## Your objective
Every line of the records below from the line with "हवाई पट्टी पर" up to and including the line with "Cotizaciones Tipo de Cambio" must be reproduced exactly, and no line outside that range.
+===+
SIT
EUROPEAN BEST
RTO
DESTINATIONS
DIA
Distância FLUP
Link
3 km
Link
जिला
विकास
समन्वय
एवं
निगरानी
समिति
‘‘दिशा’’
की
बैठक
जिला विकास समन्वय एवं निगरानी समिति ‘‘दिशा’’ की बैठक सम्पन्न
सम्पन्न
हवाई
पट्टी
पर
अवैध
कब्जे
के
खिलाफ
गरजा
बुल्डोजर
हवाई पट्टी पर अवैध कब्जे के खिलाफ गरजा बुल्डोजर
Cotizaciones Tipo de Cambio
+===+
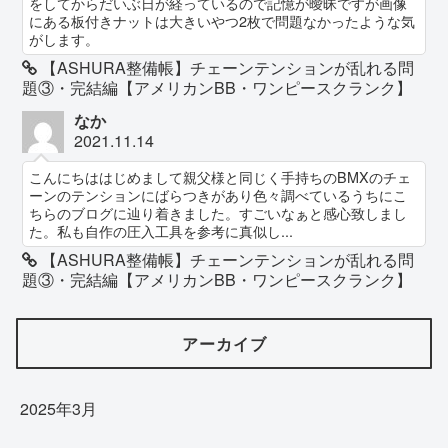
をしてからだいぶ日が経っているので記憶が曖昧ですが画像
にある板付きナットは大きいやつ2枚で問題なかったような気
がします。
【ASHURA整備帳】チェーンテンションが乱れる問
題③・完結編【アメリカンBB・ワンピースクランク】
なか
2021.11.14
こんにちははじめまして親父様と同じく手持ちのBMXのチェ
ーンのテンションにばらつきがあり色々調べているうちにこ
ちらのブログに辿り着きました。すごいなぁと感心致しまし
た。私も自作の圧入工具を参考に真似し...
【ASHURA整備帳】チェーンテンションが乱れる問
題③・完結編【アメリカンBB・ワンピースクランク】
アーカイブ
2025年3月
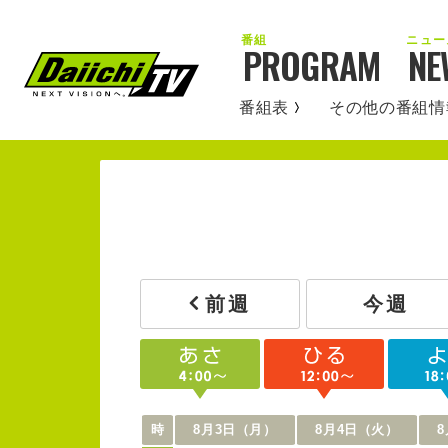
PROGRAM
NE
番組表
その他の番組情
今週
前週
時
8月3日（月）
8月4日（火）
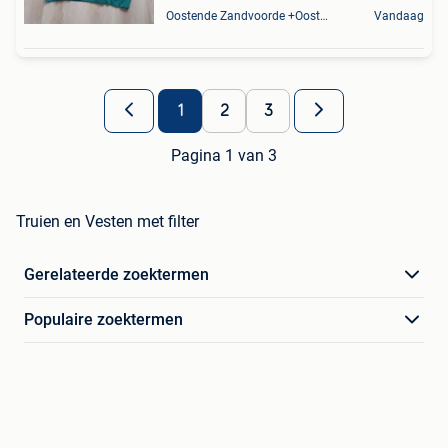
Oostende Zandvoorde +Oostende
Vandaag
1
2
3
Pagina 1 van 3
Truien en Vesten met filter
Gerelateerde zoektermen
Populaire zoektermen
+===+
## Your response
हवाई पट्टी पर अवैध कब्जे के खिलाफ गरजा बुल्डोजर
Cotizaciones Tipo de Cambio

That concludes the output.